• [Source records]
»»

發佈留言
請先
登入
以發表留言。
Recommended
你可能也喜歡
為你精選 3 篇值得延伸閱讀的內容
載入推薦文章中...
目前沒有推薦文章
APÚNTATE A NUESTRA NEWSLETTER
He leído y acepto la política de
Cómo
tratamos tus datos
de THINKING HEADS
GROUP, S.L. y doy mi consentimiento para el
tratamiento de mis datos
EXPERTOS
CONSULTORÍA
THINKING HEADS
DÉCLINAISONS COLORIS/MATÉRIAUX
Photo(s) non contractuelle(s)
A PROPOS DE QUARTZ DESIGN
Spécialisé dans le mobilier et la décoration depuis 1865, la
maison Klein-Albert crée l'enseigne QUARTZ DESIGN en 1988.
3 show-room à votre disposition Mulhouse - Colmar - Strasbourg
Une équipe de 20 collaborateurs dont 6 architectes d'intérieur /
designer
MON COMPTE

««
»»

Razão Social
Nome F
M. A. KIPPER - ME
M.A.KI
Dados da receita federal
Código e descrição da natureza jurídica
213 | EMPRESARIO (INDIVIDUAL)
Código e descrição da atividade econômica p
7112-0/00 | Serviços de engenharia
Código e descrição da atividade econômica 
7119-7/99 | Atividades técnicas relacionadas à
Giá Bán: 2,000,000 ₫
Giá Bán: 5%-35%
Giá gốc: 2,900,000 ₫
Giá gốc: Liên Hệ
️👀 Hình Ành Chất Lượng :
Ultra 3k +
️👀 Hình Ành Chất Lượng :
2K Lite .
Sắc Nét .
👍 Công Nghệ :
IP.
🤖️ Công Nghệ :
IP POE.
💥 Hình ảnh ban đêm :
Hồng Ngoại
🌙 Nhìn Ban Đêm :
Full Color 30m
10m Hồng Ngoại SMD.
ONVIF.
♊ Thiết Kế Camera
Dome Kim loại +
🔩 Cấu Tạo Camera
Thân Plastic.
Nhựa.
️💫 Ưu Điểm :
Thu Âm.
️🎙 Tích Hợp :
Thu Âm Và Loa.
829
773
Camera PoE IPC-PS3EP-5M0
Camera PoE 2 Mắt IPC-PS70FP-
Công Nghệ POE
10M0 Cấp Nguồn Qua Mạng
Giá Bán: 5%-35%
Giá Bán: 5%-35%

««

• [Work to be completed]
Take from the listing every line in which the word "econômica" appears.

• [Solved exercise]
Código e descrição da atividade econômica p
Código e descrição da atividade econômica 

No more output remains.